As with many of the discoveries regarding molecular genetics in malignant astrocytomas, the bulk of the early work on MGMT has been undertaken in adult populations. Of note, work within the past 5 years has been performed on malignant pediatric astrocytomas. In 109 pediatric HGG samples using immunohistochemistry, 11% (12 of 109 samples) demonstrated overexpression of MGMT, with higher levels of expression correlating with decreased survival. Another study of ten snap-frozen pediatric glioblastoma samples identified MGMT promoter methylation in four samples. Comparing adult and pediatric malignant astrocytomas, Ezaki et al. showed that MGMT expression via immunohistochemistry was significantly higher in pediatric gliomas, while other markers of mismatch repair (MSH6) were approximately equal. Further methylation-specific PCR showed a trend toward less frequent methylation (and thus less frequent epigenetic silencing of MGMT) in pediatric versus adult malignant gliomas.
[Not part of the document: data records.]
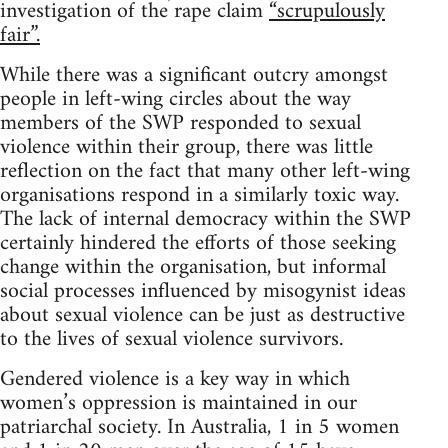
investigation of the rape claim
“scrupulously
fair”.
While there was a significant outcry amongst
people in left-wing circles about the way
members of the SWP responded to sexual
violence within their group, there was little
reflection on the fact that many other left-wing
organisations respond in a similarly toxic way.
The lack of internal democracy within the SWP
certainly hindered the efforts of those seeking
change within the organisation, but informal
social processes influenced by misogynist ideas
about sexual violence can be just as destructive
to the lives of sexual violence survivors.
Gendered violence is a key way in which
women’s oppression is maintained in our
patriarchal society. In Australia, 1 in 5 women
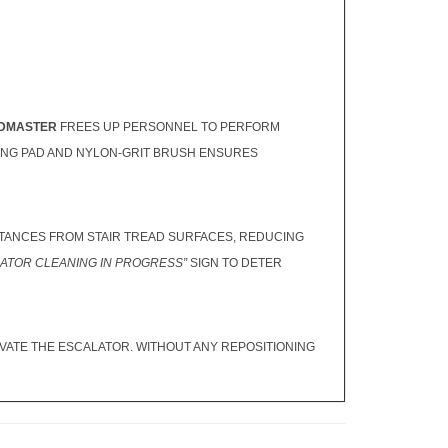
DMASTER
FREES UP PERSONNEL TO PERFORM
HING PAD AND NYLON-GRIT BRUSH ENSURES
ANCES FROM STAIR TREAD SURFACES, REDUCING
ATOR CLEANING IN PROGRESS”
SIGN TO DETER
IVATE THE ESCALATOR. WITHOUT ANY REPOSITIONING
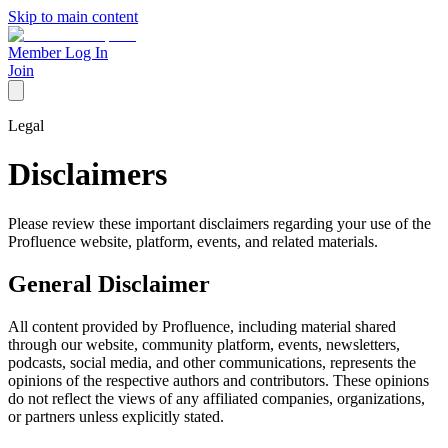
Skip to main content
Member Log In
Join
Legal
Disclaimers
Please review these important disclaimers regarding your use of the
Profluence website, platform, events, and related materials.
General Disclaimer
All content provided by Profluence, including material shared
through our website, community platform, events, newsletters,
podcasts, social media, and other communications, represents the
opinions of the respective authors and contributors. These opinions
do not reflect the views of any affiliated companies, organizations,
or partners unless explicitly stated.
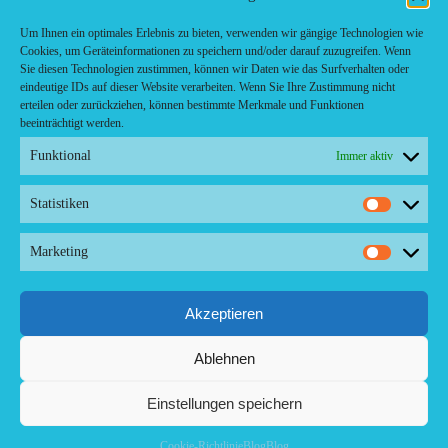
Café-Restaurant
Cafés
Um Ihnen ein optimales Erlebnis zu bieten, verwenden wir gängige Technologien wie
Fast food restaurant
Cookies, um Geräteinformationen zu speichern und/oder darauf zuzugreifen. Wenn
food
Sie diesen Technologien zustimmen, können wir Daten wie das Surfverhalten oder
meal_takeaway
eindeutige IDs auf dieser Website verarbeiten. Wenn Sie Ihre Zustimmung nicht
Pizzeria
erteilen oder zurückziehen, können bestimmte Merkmale und Funktionen
restaurant
beeinträchtigt werden.
Funktional
Immer aktiv
Statistiken
Kontakt/ Contact
Statistik
Copyright ©2024 Palma.Restaurant
Marketing
Marketi
Contacto/Kontakt: Agencia de Marketing/Redaktionsbüro
Voreau & Friends - DE-Düsseldorf - Kein Kundenverkehr
Tel Whatsapp: +53-5-46 53 105
Akzeptieren
Ablehnen
Einstellungen speichern
Cookie-Richtlinie
Blog
Blog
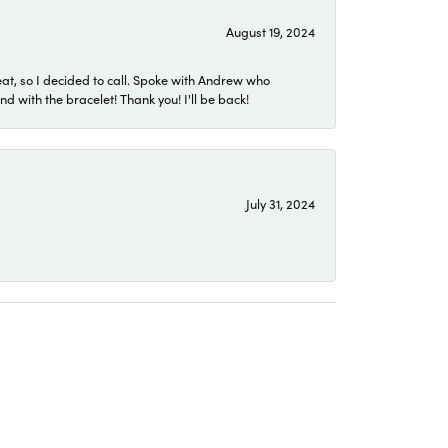
August 19, 2024
eat, so I decided to call. Spoke with Andrew who
 with the bracelet! Thank you! I'll be back!
July 31, 2024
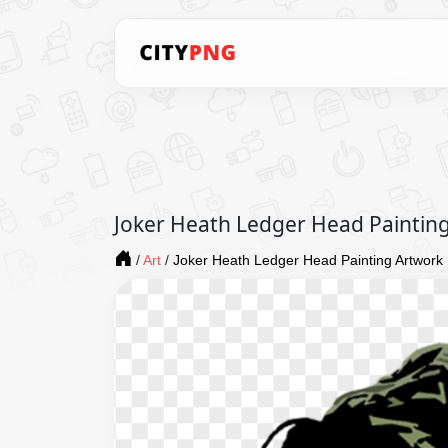
Joker Heath Ledger Head Paintin
/
Art
/
Joker Heath Ledger Head Painting Artwork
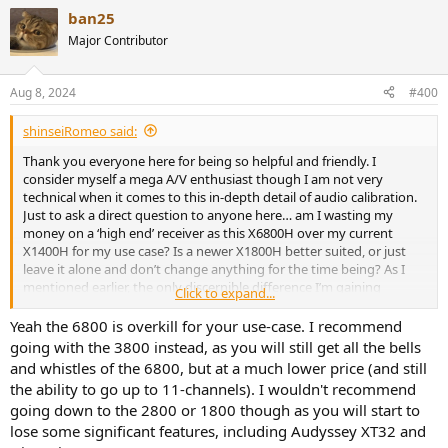
ban25
Major Contributor
Aug 8, 2024
#400
shinseiRomeo said:
Thank you everyone here for being so helpful and friendly. I
consider myself a mega A/V enthusiast though I am not very
technical when it comes to this in-depth detail of audio calibration.
Just to ask a direct question to anyone here… am I wasting my
money on a ‘high end’ receiver as this X6800H over my current
X1400H for my use case? Is a newer X1800H better suited, or just
leave it alone and don’t change anything for the time being? As I
mentioned earlier, the only discernible difference I’m gaining
Click to expand...
immediately is 4K/120hz/VRR for my PS5. My speakers are not
changing.
Yeah the 6800 is overkill for your use-case. I recommend
going with the 3800 instead, as you will still get all the bells
14x12 square foot room, 77 inch LG G3 OLED TV. Setup is HDMI to
and whistles of the 6800, but at a much lower price (and still
AVR, using a PS5, Apple TV 4K, and LG 4K disc player. Calibrated with
the ability to go up to 11-channels). I wouldn't recommend
included audyssey microphone, set channel levels and speaker
going down to the 2800 or 1800 though as you will start to
distances to my taste. Speakers are under $1,000 for the whole 7.1
lose some significant features, including Audyssey XT32 and
setup as it stands, though I absolutely plan to invest $3000-5000 in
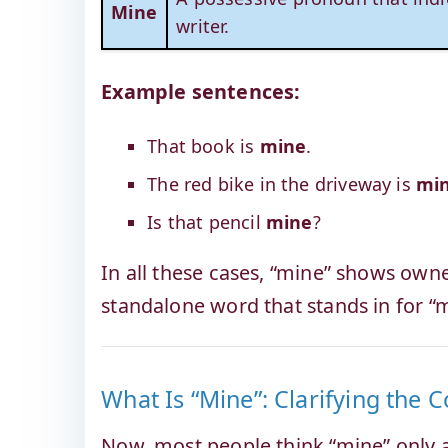
Mine
writer.
Example sentences:
That book is
mine
.
The red bike in the driveway is
mi
Is that pencil
mine
?
In all these cases, “mine” shows owne
standalone word that stands in for “
What Is “Mine”: Clarifying the 
Now, most people think “mine” only 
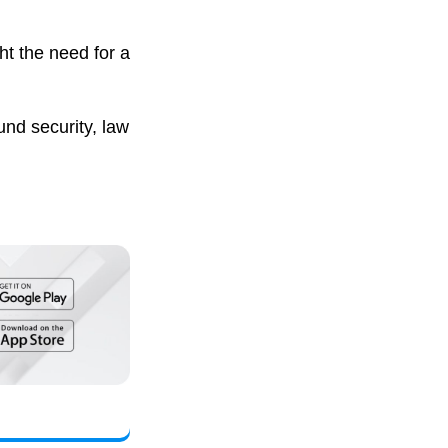
ht the need for a
nd security, law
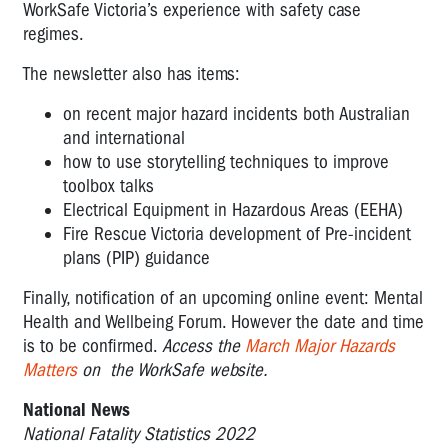
WorkSafe Victoria’s experience with safety case
regimes.
The newsletter also has items:
on recent major hazard incidents both Australian
and international
how to use storytelling techniques to improve
toolbox talks
Electrical Equipment in Hazardous Areas (EEHA)
Fire Rescue Victoria development of Pre-incident
plans (PIP) guidance
Finally, notification of an upcoming online event: Mental
Health and Wellbeing Forum. However the date and time
is to be confirmed.
Access the
March Major Hazards
Matters
on the WorkSafe website.
National News
National Fatality Statistics 2022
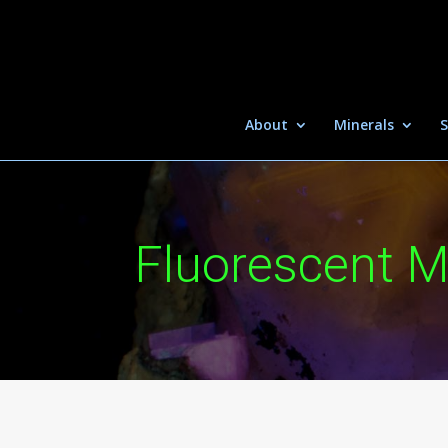
About
Minerals
S
Fluorescent M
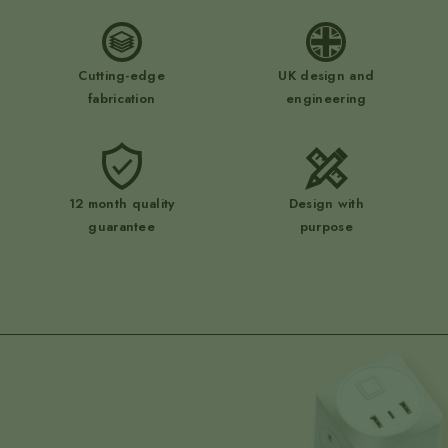
Cutting-edge
UK design and
fabrication
engineering
12 month quality
Design with
guarantee
purpose
submit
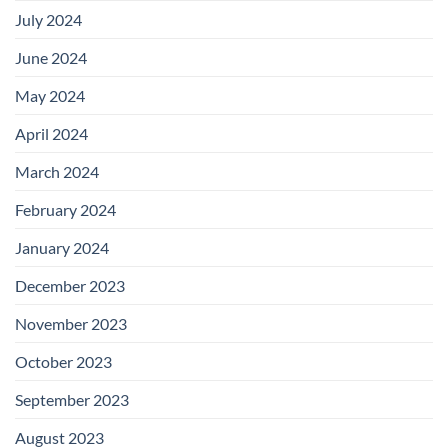
July 2024
June 2024
May 2024
April 2024
March 2024
February 2024
January 2024
December 2023
November 2023
October 2023
September 2023
August 2023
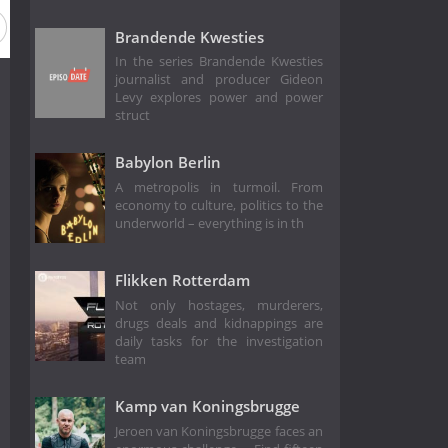
Brandende Kwesties
In the series Brandende Kwesties
journalist and producer Gideon
Levy explores power and power
struct
Babylon Berlin
A metropolis in turmoil. From
economy to culture, politics to the
underworld – everything is in th
Flikken Rotterdam
Not only hostages, murderers,
drugs deals and kidnappings are
daily tasks for the investigation
team
Kamp van Koningsbrugge
Jeroen van Koningsbrugge faces an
These differences highlight the therapeutic history of temozolomide in the pediatric malignant glioma population. In spite of these differences, temozolomide is routinely used for newly diagnosed adult malignant glioma based on improvement in outcome when compared with radiation therapy alone. A recently completed single-arm clinical trial in pediatric patients with HGG showed acceptable results with radiation and temozolomide that appear approximately equivalent to other alkylator-based approaches. Unfortunately, both adult and pediatric patients treated with radiation and temozolomide will eventually succumb to disease. Pontine gliomas that are typically anaplastic astrocytoma or GBM in histology (often taken at the time of autopsy) achieved no benefit with the addition of temozolomide to radiation therapy, a further example of the heterogeneity of GBMs in the pons and supratentorial compartment.